Now that said, this book got a quarter million dollars for it’s kickstarter. I know most of that went to pay for printing and distribution, but I can’t help but give this situation the side-eye. That’s a lot of money. I don’t know how much money is needed for someone to stop being a ‘passionate amateur’ and start being treated as a professional.

Complicating this further is the fact that most industry-published Fantasy novels also fail my ‘needs more polish’ test. While reading a trad-published book recently, I caught myself thinking “How the f*** did that slip past the developmental editor?!” The answer is there probably was no developmental editor; those multiple rounds of editing I mentioned above often don’t happen. The publishing houses have been laying off editors.

The industry saves money cutting corners. Even if the present economic woes end, the new status-quo of minimal editing will remain because corporations don’t switch back to a business model which makes less money after they find a business model which makes more money. This situation is just going to get worse, because the fiduciary interests of shareholders take precedence over art.

A lack of polish is everywhere in the genre; can I blame a random self-pub book for not being polished, while professionally published books are equally unpolished, or worse? At what point am I just being a stick in the mud who refuses to accept the fact that the world has moved on and the old style of writing/editing is never coming back?

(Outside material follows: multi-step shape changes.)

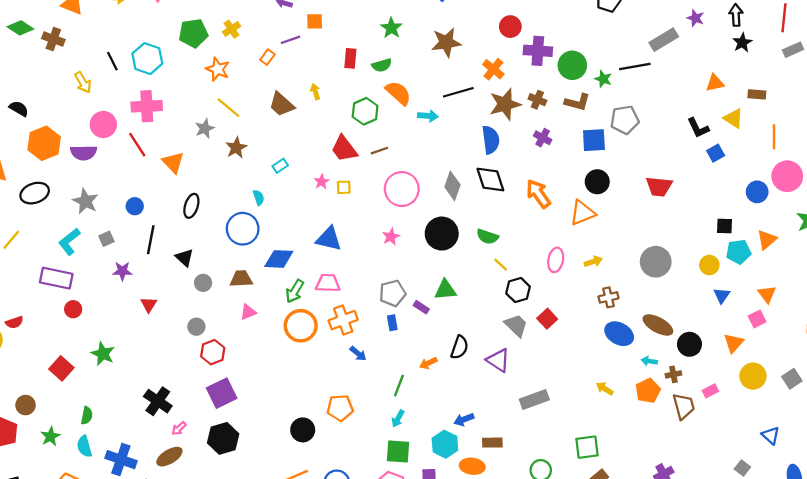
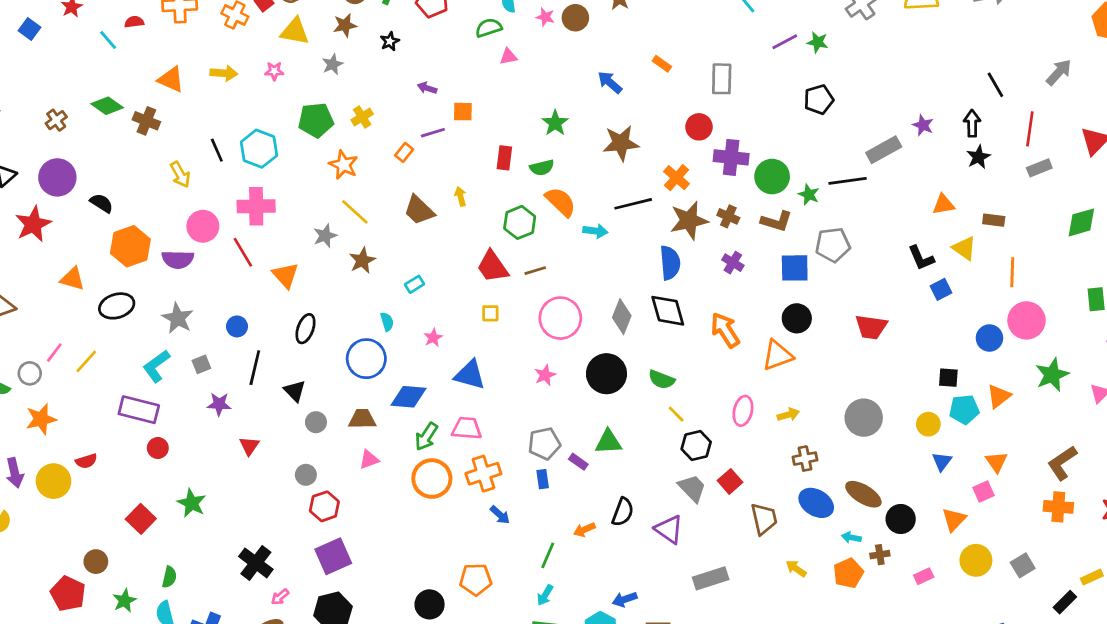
pink star: (322, 182) -> (433, 338), moved
brown trapezoid: (684, 406) -> (764, 519), moved

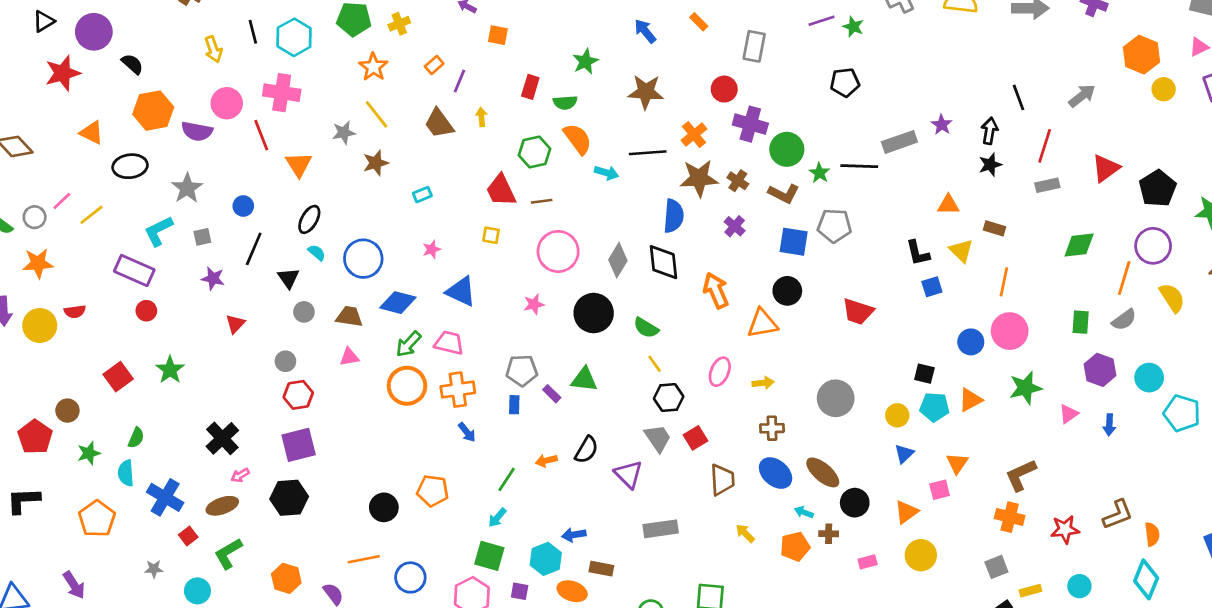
purple line: (433, 133) -> (459, 81), moved, turned -60
cyan semicircle: (387, 322) -> (317, 253), moved, turned -42
gray square: (1023, 565) -> (996, 567), moved

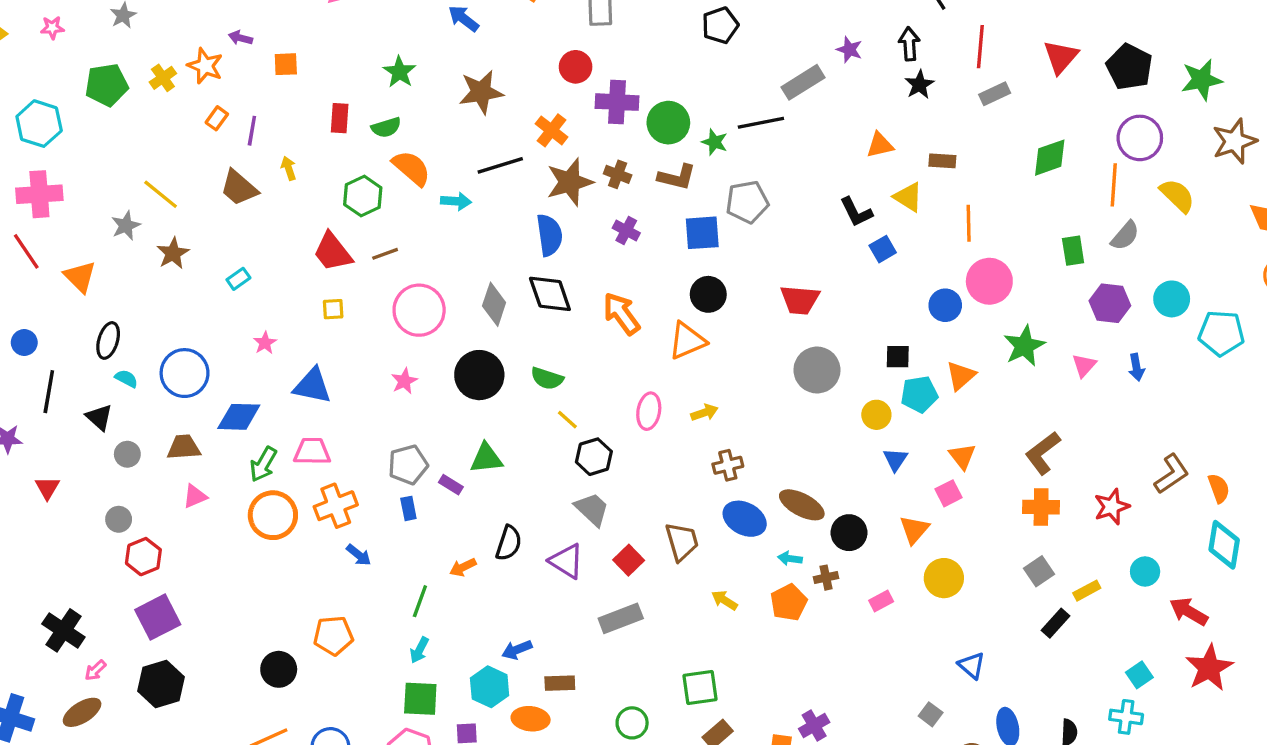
orange star: (373, 67) -> (205, 66), moved
gray circle: (836, 398) -> (817, 370), moved
red square: (696, 438) -> (629, 560), moved

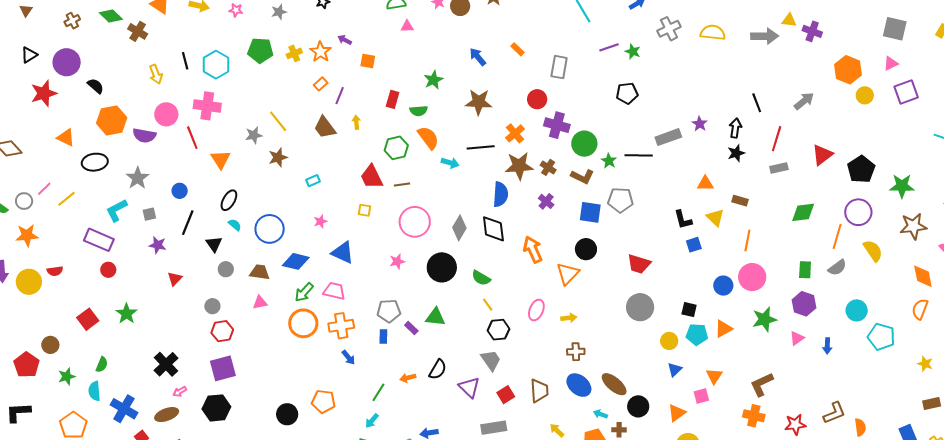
purple hexagon: (1110, 303) -> (804, 304), moved
orange triangle: (687, 341) -> (568, 274), turned -35

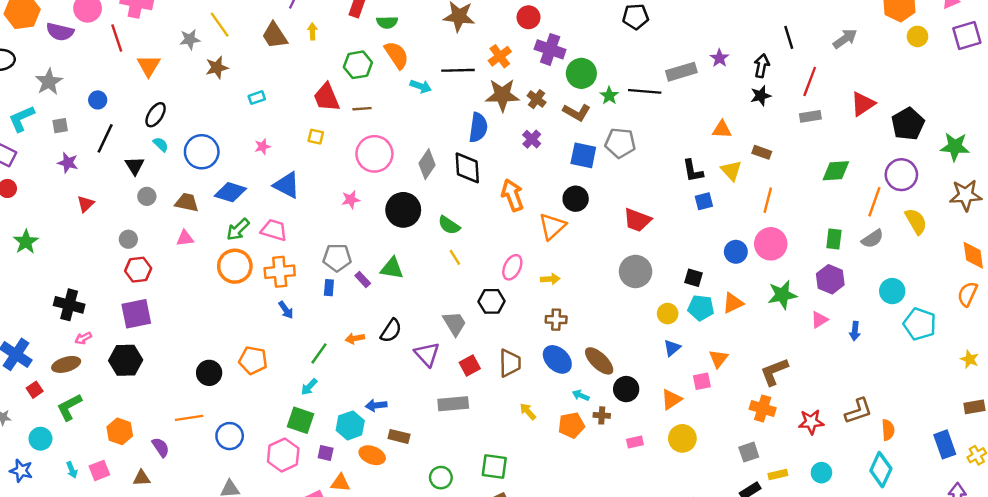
black hexagon: (498, 330) -> (492, 301), moved
black cross: (166, 364) -> (69, 305), turned -35

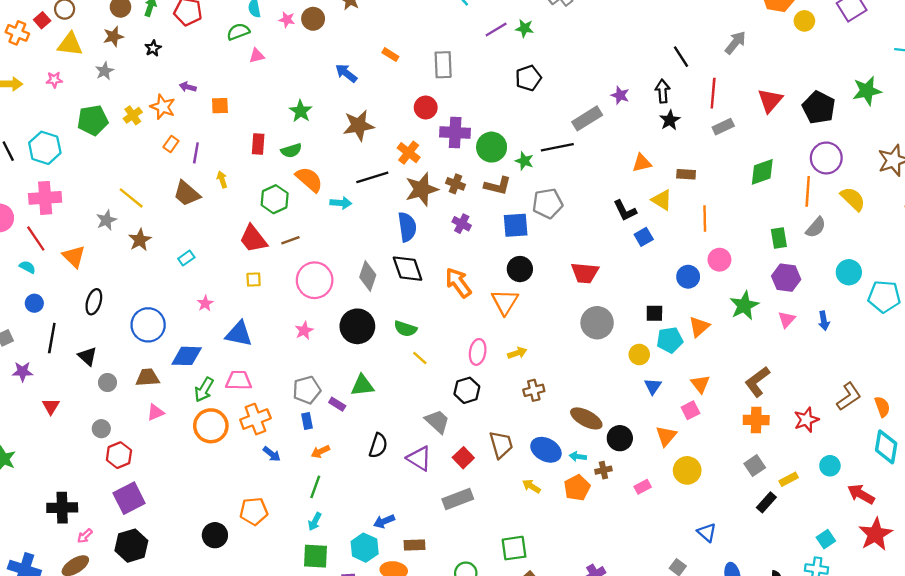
cyan semicircle: (161, 144) -> (27, 267), moved
green star: (955, 147) -> (867, 91), moved
pink circle: (771, 244) -> (719, 260), size x0.7
orange arrow: (355, 338) -> (320, 452), moved
blue ellipse: (557, 359) -> (546, 450), moved

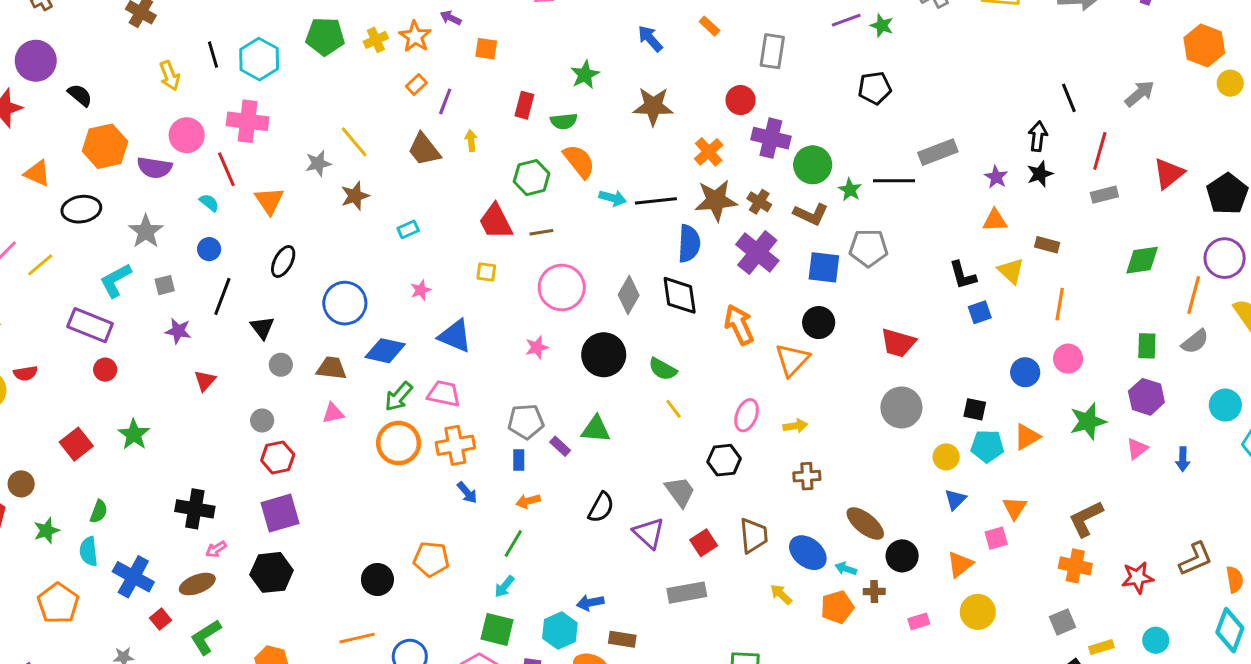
purple star: (620, 95) -> (996, 177), moved
black line: (372, 177) -> (656, 201), moved
purple cross: (462, 224) -> (757, 253), size x1.8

Rant over. This book is fine, in the same sense most books published these days are fine.


SETTING, WORLDBUILDING AND ORIGINALITY

After earth’s ecological collapse, humanity now live in skyscrapers. The rich live above the toxic clouds, while the poor are forced to breathe the poisoned air below. Drones fly from window to window, advertising to people the latest products; you can’t escape the corporate hellscape, even in your dreams because without an adblocker they’ll stream adverts into your brain.

I felt mixed on the inclusion of vampires in this book. It’s not exactly subtle that the ‘parasite on humanity’ trope can apply to both vampires and also unrestrained capitalism. But the author didn’t lean very hard into that trope; the vampires were all good guys in this book. (Otherwise the vampires were a smidge generic in this. If you like weird vampires, you won’t really get that here.)

I wanted more from the capitalist critique. This book had omni-present advertising as a major worldbuilding element. The book used the prosperity gospel. As a result of this worldbuilding signposting, I figured that unrestrained capitalism would play a major role in the story as a result. The book really didn’t go that deep into unfettered capitalism. There were no megacorps, no anarchocapitalism, as example.


LESSONS LEARNED

As an author, I want to improve my own writing/editing skills. To that end, I like to learn lessons from every story I read. Here’s what I learned from this story:

  • Make sure all the important characters appear in the book at least once.
    • The murder victim in this book, Nita, never appears in this book, and her body also never appears.
    • Similarly, the character of Syd died before the events of this book but he hung like a ghost over the events of the book.
    • I feel like the book would have been better if these characters were included.

Here’s a link to all the lessons I’ve previously learned.


SUMMARY

Overall, I enjoyed reading this. Like I said, it didn’t knock my socks off, but I enjoyed it moderately.